In the past 3 weeks I have been on 8 Lufthansa flights -- even the crew on the flight from Munich to Boston on Sunday was impressed. I had spent 3 weeks in Europe, as part of my Visiting Professorship at the University of Gothenburg in Sweden, and also as a Guest Professor in Vienna, Austria. Strangely, there are no direct flights to Sweden from Boston and even to get to Vienna from Gothenburg I had to do a Frankfurt or Munich hop!
The flights that I took on Sunday from Gothenburg to Boston via Munich, Germany were all full and, since Sunday I had 18 hours of travel to make it back to Amherst, as a frequent flier, my "secret" is to stretch a lot and to stand on the plane, whenever possible -- I can recite plane configurations in my sleep.
While in flight, and after some really interesting conversations with the Lufthansa flight crew in the back (the service and hospitality were fantastic -- THANK YOU!), a gentleman joined me in the back for some stretching, as well. He actually remarked that it was about time for him to do some yoga exercises.
Being an academic, I can spot interesting people easily and since I travel so much and am one of those who truly enjoys even the journey, and that is primarily because of the people that I meet en route, I struck up a conversation.
He works in countersurveillance and had recently had an audience with Aung San Suu Kyi, the peace activist, in Burma and Nobel Peace Prize laureate, and had just starred in a play in Berlin. His brilliance was apparent and in our conversation we also talked about Aleksandr Solzhenitsyn, the author of The Gulag Archipelago, and the recipient of the Nobel Prize in Literature.
During our conversation on literature, political activism, technology, computer programming, education, and research -- we exchanged business cards and he was intrigued that I was the Director of the Virtual Center for Supernetworks at UMass Amherst.
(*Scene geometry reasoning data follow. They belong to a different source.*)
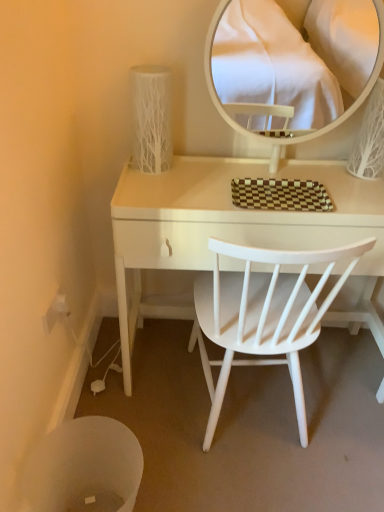 Find the location of a particular element. This screenshot has width=384, height=512. free point below white glossy mirror at upper center (from a real-world perspective) is located at coordinates (288, 172). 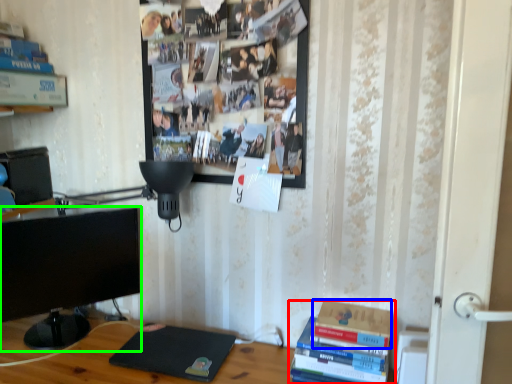 Question: Which object is positioned closest to book (highlighted by a red box)? Select from paperback book (highlighted by a blue box) and television (highlighted by a green box).

Choices:
 (A) paperback book
 (B) television

Answer: (A) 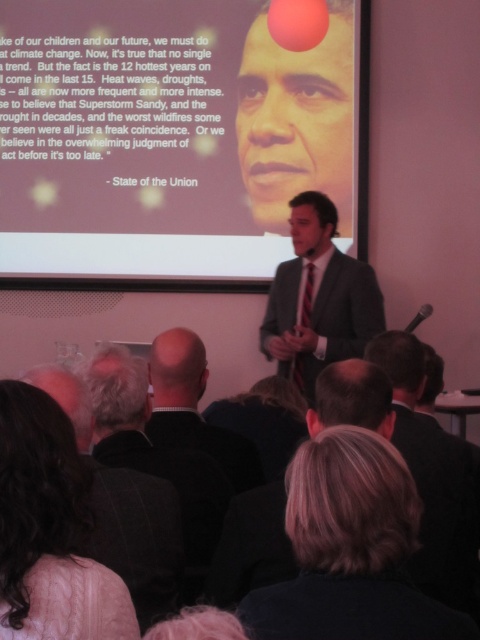 You are an attendee at this presentation. You notice two items at the center of the image labeled as blonde hair at center and dark suit at center. Which one is shorter in height?

The blonde hair at center has a lesser height compared to dark suit at center, so the blonde hair at center is shorter.

You are an event organizer setting up for a presentation. You need to ensure that the white matte projection screen at upper center and the dark suit at center are positioned correctly. Based on the scene description, which object is wider?

The white matte projection screen at upper center might be wider than the dark suit at center according to the description.

You are an attendee at the presentation and want to take a photo of the white matte projection screen at upper center and the white knitted sweater at lower left. Which object should you focus on first if you want to capture both in one shot without moving the camera?

You should focus on the white knitted sweater at lower left first because the white matte projection screen at upper center is above it, so adjusting focus from the lower to the upper object will ensure both are in frame.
He immediately asked whether I knew Kevin Fu, a cybersecurity expert, and I said, of course, but that he has left UMass to go to Michigan. He also spoke of Susan Landau, the computer scientist, and we discussed computer science colleagues at the University of Washington.
He reminded me of Aaron Swartz, so
I asked him whether he knew him and he responded that Aaron was a
friend, so we spoke about Internet activism, MIT and Harvard, and the
great loss that Aaron is no longer with us.
Out of the clear blue sky he stated with a smile and glow: "The Best Thing About the US is the National Science Foundation (NSF)!" I exclaimed -- "Wow -- that is so great to hear!" He is now part of a funded project on countersurveillance and I am sure will do great work (and he already has).
As a recipient of several NSF grants, including a large one that I am a Co-PI on, I can honestly say that NSF support has been essential to my confidence-building and productivity (when times get tough you can immerse yourself in research and know that you have the support and that you can bring in more PhD students, which is essential to scholarship and education). NSF grants have enabled me to stretch and cross disciplinary boundaries, to delve deeply into new research areas, to work with colleagues across disciplines, and to publish journal articles and books. Several of my former students who have been funded, in part, on my NSF grants, have achieved tenure and even Full Professorships and, when I travel to conferences, time and time again, am told how successful my former students are. An NSF grant gives you the imprimatur to fully stretch yourself and to do courageous research.
Thank you, NSF, for being gutsy and visionary, and, as my new airplane colleague attested, being the best thing about the US!
And Lufthansa landed in Boston early! I do reget, however, not taking a photo of the snack offered from Gothenburg to Munich that consisted of a triangle of Wiener schnitzel with mashed potatoes seasoned with mustard (very yellow), which I gave to my seat-mate, with whom I had another fascinating conversation about manufacturing in Poland versus Sweden, which I may write about in another post. I had packed up a big bar of Lindt dark chocolate, which I shared, and that pulled me through.
In the meantime, continue to do your best work!